**AVAILABLE DATA:**
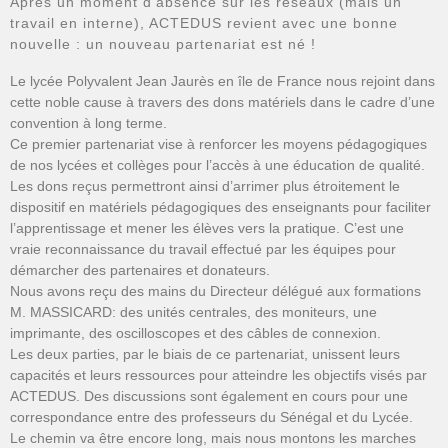
Après un moment d’absence sur les réseaux (mais un
travail en interne), ACTEDUS revient avec une bonne
nouvelle : un nouveau partenariat est né !
Le lycée Polyvalent Jean Jaurès en île de France nous rejoint dans
cette noble cause à travers des dons matériels dans le cadre d’une
convention à long terme.
Ce premier partenariat vise à renforcer les moyens pédagogiques
de nos lycées et collèges pour l’accès à une éducation de qualité.
Les dons reçus permettront ainsi d’arrimer plus étroitement le
dispositif en matériels pédagogiques des enseignants pour faciliter
l’apprentissage et mener les élèves vers la pratique. C’est une
vraie reconnaissance du travail effectué par les équipes pour
démarcher des partenaires et donateurs.
Nous avons reçu des mains du Directeur délégué aux formations
M. MASSICARD: des unités centrales, des moniteurs, une
imprimante, des oscilloscopes et des câbles de connexion.
Les deux parties, par le biais de ce partenariat, unissent leurs
capacités et leurs ressources pour atteindre les objectifs visés par
ACTEDUS. Des discussions sont également en cours pour une
correspondance entre des professeurs du Sénégal et du Lycée.
Le chemin va être encore long, mais nous montons les marches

**EXERCISE DESCRIPTION:**
Retype the records above exactly, leaving every picture out of your copy.

**WORKED SOLUTION:**
Après un moment d’absence sur les réseaux (mais un
travail en interne), ACTEDUS revient avec une bonne
nouvelle : un nouveau partenariat est né !
Le lycée Polyvalent Jean Jaurès en île de France nous rejoint dans
cette noble cause à travers des dons matériels dans le cadre d’une
convention à long terme.
Ce premier partenariat vise à renforcer les moyens pédagogiques
de nos lycées et collèges pour l’accès à une éducation de qualité.
Les dons reçus permettront ainsi d’arrimer plus étroitement le
dispositif en matériels pédagogiques des enseignants pour faciliter
l’apprentissage et mener les élèves vers la pratique. C’est une
vraie reconnaissance du travail effectué par les équipes pour
démarcher des partenaires et donateurs.
Nous avons reçu des mains du Directeur délégué aux formations
M. MASSICARD: des unités centrales, des moniteurs, une
imprimante, des oscilloscopes et des câbles de connexion.
Les deux parties, par le biais de ce partenariat, unissent leurs
capacités et leurs ressources pour atteindre les objectifs visés par
ACTEDUS. Des discussions sont également en cours pour une
correspondance entre des professeurs du Sénégal et du Lycée.
Le chemin va être encore long, mais nous montons les marches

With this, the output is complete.